Data extract:
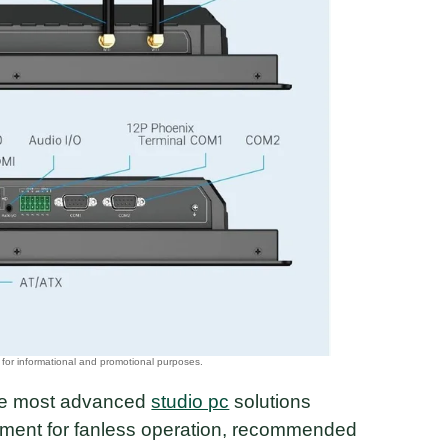
 the most advanced
studio pc
solutions
ment for fanless operation, recommended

Directions for this task: Restate the entire listing word for word, excluding pictures.

Reply:
 the most advanced
studio pc
solutions
ment for fanless operation, recommended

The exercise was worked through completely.